People can swap burn barrels for composting bins

Barbed-wire pitch posts preserve forest history

06 May 2010

published by www.eptrail.com


USA — At old ranches and on some remaining farms near the foothills, one can see old barbed-wire-fence “pitch posts.” These relics of a bygone era artistically reveal some Colorado history and provide an interesting forestry lesson.

Pitch posts were cut and split from the dense and heavy wood of live pitchy trees. Pitch is a resin found in evergreen trees and it forms when trees are injured. When the injury is caused by heat from ground-surface, low-intensity forest fires, and the fire has not killed the tree, more sap is made.

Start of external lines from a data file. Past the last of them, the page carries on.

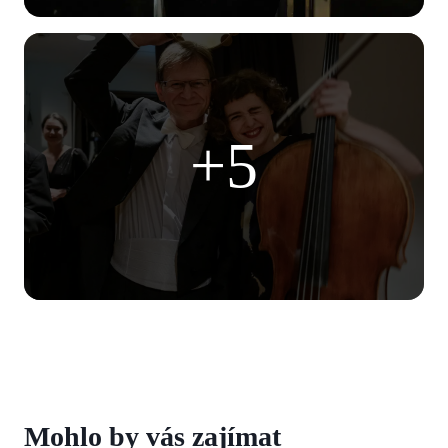
+5
Mohlo by vás zajímat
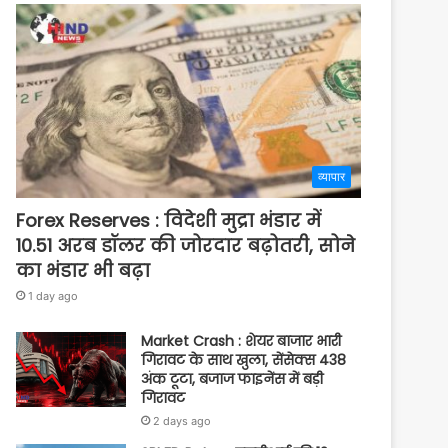
व्यापार
Forex Reserves : विदेशी मुद्रा भंडार में
10.51 अरब डॉलर की जोरदार बढ़ोतरी, सोने
का भंडार भी बढ़ा
1 day ago
Market Crash : शेयर बाजार भारी
गिरावट के साथ खुला, सेंसेक्स 438
अंक टूटा, बजाज फाइनेंस में बड़ी
गिरावट
2 days ago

This resin then concentrates in outer layers of sap-wood.

Long ago, forest fires were started from lightning and often times by indigenous people. Native Americans knew that a flush of new and tender vegetation that sprouts after fire meant well-nourished game and thus better hunting. With no human effort to suppress forest fires, they were frequent, and trees were often injured by fire.

In those conditions, a “relatively young,” 150-year-old tree may have received fire damage three, four, five or more times in its lifetime. A living tree exposed to that many fires accumulates high concentrations of pitch all the way from its heartwood center out to the bark.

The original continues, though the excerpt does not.